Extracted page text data
════════════════════

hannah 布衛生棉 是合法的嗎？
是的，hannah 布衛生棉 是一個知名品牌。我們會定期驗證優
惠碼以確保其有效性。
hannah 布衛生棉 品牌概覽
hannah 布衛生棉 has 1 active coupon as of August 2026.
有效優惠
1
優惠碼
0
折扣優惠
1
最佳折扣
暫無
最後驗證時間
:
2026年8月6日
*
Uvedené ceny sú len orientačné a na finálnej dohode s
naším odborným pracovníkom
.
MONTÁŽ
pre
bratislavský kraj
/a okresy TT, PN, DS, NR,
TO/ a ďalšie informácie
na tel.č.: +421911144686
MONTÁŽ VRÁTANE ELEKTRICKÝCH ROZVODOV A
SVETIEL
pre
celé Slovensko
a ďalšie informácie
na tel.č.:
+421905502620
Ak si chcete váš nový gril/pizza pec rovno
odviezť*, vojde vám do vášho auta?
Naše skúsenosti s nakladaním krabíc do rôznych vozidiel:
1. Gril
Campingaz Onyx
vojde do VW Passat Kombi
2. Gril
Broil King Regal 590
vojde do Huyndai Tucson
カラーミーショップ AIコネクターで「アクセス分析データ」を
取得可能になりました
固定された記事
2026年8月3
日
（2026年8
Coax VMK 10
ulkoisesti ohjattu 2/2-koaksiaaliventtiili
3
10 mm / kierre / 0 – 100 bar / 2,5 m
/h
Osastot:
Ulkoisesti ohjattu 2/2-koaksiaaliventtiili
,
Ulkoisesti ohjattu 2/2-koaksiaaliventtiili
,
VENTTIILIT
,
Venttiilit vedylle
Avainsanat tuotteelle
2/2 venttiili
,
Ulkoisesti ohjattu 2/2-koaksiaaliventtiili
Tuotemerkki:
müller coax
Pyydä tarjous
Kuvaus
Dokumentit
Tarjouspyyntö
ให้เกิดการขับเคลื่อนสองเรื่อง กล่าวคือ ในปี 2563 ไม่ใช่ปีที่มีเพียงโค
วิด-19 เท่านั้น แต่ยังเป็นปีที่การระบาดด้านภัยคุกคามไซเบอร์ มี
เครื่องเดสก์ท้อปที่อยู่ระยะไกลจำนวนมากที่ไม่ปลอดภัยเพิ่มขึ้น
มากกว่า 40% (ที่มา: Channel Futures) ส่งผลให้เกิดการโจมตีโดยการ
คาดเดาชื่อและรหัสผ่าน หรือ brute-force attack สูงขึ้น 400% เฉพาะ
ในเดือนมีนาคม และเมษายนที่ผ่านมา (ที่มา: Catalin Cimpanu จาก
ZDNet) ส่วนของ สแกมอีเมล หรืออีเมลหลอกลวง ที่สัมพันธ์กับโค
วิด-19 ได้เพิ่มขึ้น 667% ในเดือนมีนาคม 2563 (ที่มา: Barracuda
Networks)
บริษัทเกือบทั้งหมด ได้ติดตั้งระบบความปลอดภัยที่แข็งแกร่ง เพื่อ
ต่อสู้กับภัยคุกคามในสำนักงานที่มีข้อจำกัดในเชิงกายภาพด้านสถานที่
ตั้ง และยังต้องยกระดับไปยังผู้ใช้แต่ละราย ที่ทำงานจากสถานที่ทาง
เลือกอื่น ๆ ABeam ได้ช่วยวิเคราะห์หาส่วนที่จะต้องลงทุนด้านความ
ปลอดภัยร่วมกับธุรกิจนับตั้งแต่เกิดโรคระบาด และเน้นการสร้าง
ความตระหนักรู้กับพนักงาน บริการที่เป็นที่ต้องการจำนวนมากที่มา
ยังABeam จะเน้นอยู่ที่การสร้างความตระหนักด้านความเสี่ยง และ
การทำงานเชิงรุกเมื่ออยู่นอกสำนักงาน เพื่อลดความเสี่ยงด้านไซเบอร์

════════════════════

Task:
Set down, please, the lines from the line holding "มากกว่า 40% (ที่มา: Channel" through the final line of the data, exactly and with nothing added.

Answer space:
มากกว่า 40% (ที่มา: Channel Futures) ส่งผลให้เกิดการโจมตีโดยการ
คาดเดาชื่อและรหัสผ่าน หรือ brute-force attack สูงขึ้น 400% เฉพาะ
ในเดือนมีนาคม และเมษายนที่ผ่านมา (ที่มา: Catalin Cimpanu จาก
ZDNet) ส่วนของ สแกมอีเมล หรืออีเมลหลอกลวง ที่สัมพันธ์กับโค
วิด-19 ได้เพิ่มขึ้น 667% ในเดือนมีนาคม 2563 (ที่มา: Barracuda
Networks)
บริษัทเกือบทั้งหมด ได้ติดตั้งระบบความปลอดภัยที่แข็งแกร่ง เพื่อ
ต่อสู้กับภัยคุกคามในสำนักงานที่มีข้อจำกัดในเชิงกายภาพด้านสถานที่
ตั้ง และยังต้องยกระดับไปยังผู้ใช้แต่ละราย ที่ทำงานจากสถานที่ทาง
เลือกอื่น ๆ ABeam ได้ช่วยวิเคราะห์หาส่วนที่จะต้องลงทุนด้านความ
ปลอดภัยร่วมกับธุรกิจนับตั้งแต่เกิดโรคระบาด และเน้นการสร้าง
ความตระหนักรู้กับพนักงาน บริการที่เป็นที่ต้องการจำนวนมากที่มา
ยังABeam จะเน้นอยู่ที่การสร้างความตระหนักด้านความเสี่ยง และ
การทำงานเชิงรุกเมื่ออยู่นอกสำนักงาน เพื่อลดความเสี่ยงด้านไซเบอร์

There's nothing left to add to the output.